Le storie di cuore, be­ne o male, e più o me­no spesso, sono per noi storie che al ciclismo approdano, o ancora più che dal ciclismo sorgono.
E così, avere appreso per cer­to nei giorni brevi di di­cembre da Imelde Sello, l’ultima superstite della nobile famiglia friulana fondatrice dell’Hotel della Baia - il più carismatico degli alberghi di Baia Domizia, made 1967, icona degli Aurunca Litora, provincia di Caserta, Cam­pa­nia - che nel 2024 quel lo­ro albergo primigenio avrebbe chiuso e per sempre i battenti, ci ha pure svelato di un incredibile ciclismo, co­me ci raccontasse segreti di noi stessi andati.


Andati, e senza più ritorno allora, ed Imelde che ha più di 85 primavere ci conferma che il futuro relativo o remoto di quella spiaggia chiara sarà, senza sconto sentimentale, di altre ragioni sociali... Andati e senza più ritorno, per chi in quella Baia Do­mizia, la clamorosa stazione balneare fra il Lazio e la Campania sorta fra il ’60 ed i primi anni ’70, sull’onda dell’investimento entusiasta di una cordata di imprenditori del Veneto - il patron si chia­mava  Giuseppe Lon­ga­to - vi aveva immaginato il progetto sul Tirreno della ben nota Jesolo sull’Adria­ti­co. Con un mare, aggiungiamo, senza tema di correzione alcuna, di gran lunga più bello.


E il clou mirabile internazionale per Baia Domizia, quel­l’invaso edilizio e turistico dimidiato nei decenni a venire poi in una discreta sconfitta, più che in un complice partenariato, fra le amministrazioni proprietarie dei luo­ghi di Cellole e Sessa Aurunca, sarebbe stato un giorno - ci ribadiva Imelde Sello - proprio l’investitura popolare attesa del ciclismo maggiore. E già, parliamo del Giro d’Italia del 1986, e di un ar­rivo a Baia Domizia, un paio di curve dall’Hotel della Baia proprio, il traguardo verso il Centro Sociale, Viale degli Oleandri...

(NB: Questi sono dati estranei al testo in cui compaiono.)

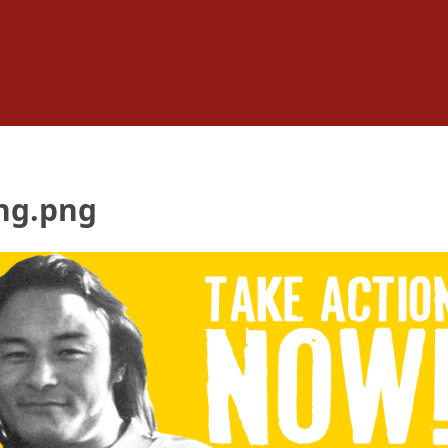
ng.png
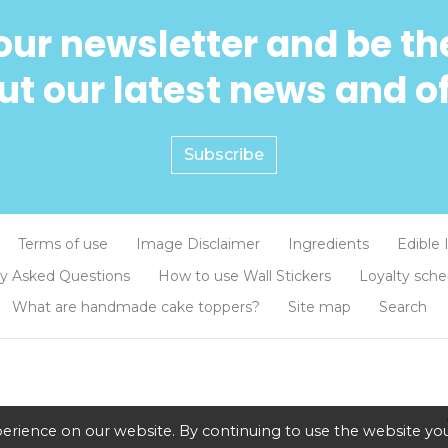
our newsletter and be the
t our latest news and o
Subscribe
Terms of use
Image Disclaimer
Ingredients
Edible 
ly Asked Questions
How to use Wall Stickers
Loyalty sch
What are handmade cake toppers?
Site map
Search
erience on our website. By continuing to use the website you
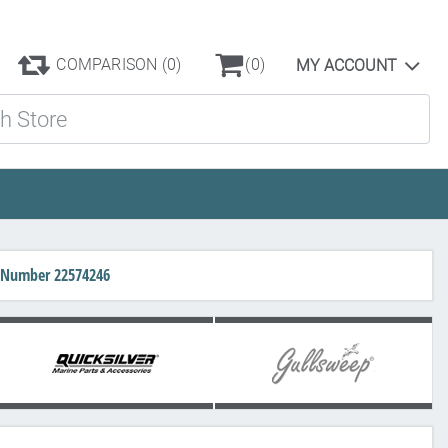
COMPARISON
(0)
(0)
MY ACCOUNT
ore
rt Number 22574246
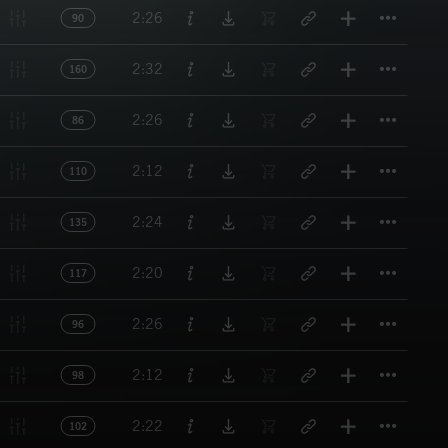
Titl
2:26
90
Titl
2:32
160
Titl
2:26
86
Titl
2:12
110
Titl
2:24
135
Titl
2:20
117
Titl
2:26
96
Titl
2:12
98
Titl
2:22
102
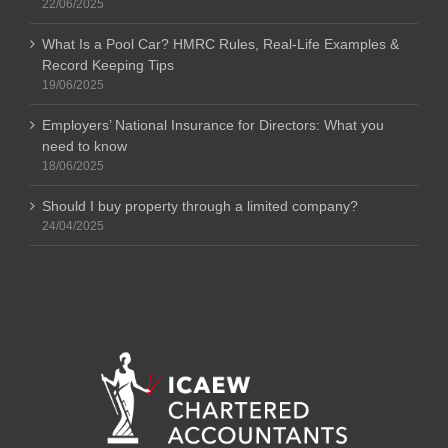
22/06/2025
What Is a Pool Car? HMRC Rules, Real-Life Examples &
Record Keeping Tips
19/06/2025
Employers’ National Insurance for Directors: What you
need to know
18/06/2025
Should I buy property through a limited company?
24/04/2025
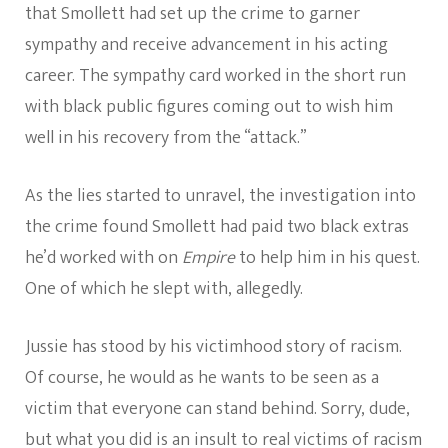
that Smollett had set up the crime to garner
sympathy and receive advancement in his acting
career. The sympathy card worked in the short run
with black public figures coming out to wish him
well in his recovery from the “attack.”
As the lies started to unravel, the investigation into
the crime found Smollett had paid two black extras
he’d worked with on
Empire
to help him in his quest.
One of which he slept with, allegedly.
Jussie has stood by his victimhood story of racism.
Of course, he would as he wants to be seen as a
victim that everyone can stand behind. Sorry, dude,
but what you did is an insult to real victims of racism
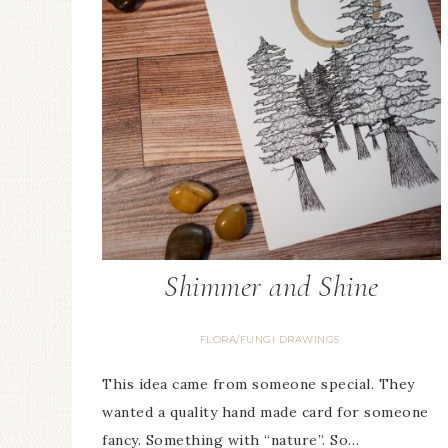
Shimmer and Shine
FLORA/FUNGI DRAWINGS
This idea came from someone special. They
wanted a quality hand made card for someone
fancy. Something with “nature”. So…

La tappa quel giorno era la Potenza - Ba­ia Do­mizia, frazione per velocisti, con uno sprint finale sincopato da una serie di cadute, con Guido Bon­tem­pi primo davanti ad Alloc­chio e Rosola. Ed in maglia rosa ancora stabile Giuseppe Saronni, ... con un lieve margine su Roberto Visentini, che il Giro alla fine lo avrebbe fatto suo più in là.

Ma quel giorno, purtroppo, a causa di uno sciopero inatteso delle maestranze, la trasmissione del Giro in RAI non andò in onda, e così Baia Domizia subì, ad onta de­gli applausi di piazza per Bontempi e Saronni, una de­lusione infinita. Niente TV, nessun ritorno di ulteriore immagine.

Eppure, di quel Giro, di quel ciclismo che non finisce mai, qui dall’Hotel della Baia e dalla vacanza al mare che chiude le porte del nostro tempo migliore, ci viene re­stituito ancora palpitante un ricordo speciale. «Ma lo sai -ci racconta Imelde - che proprio qui, nel nostro salone da pranzo, Giuseppe Saron­ni e Francesco Moser, che poi era all’ultimo Giro mi sembra, si strinsero dopo tanti litigi una prima volta davvero la mano, in  segno di pace?». E i ricordi beati loro, all’Hotel della Baia e altrove, mica sono come noi. Loro restano a vita giovani.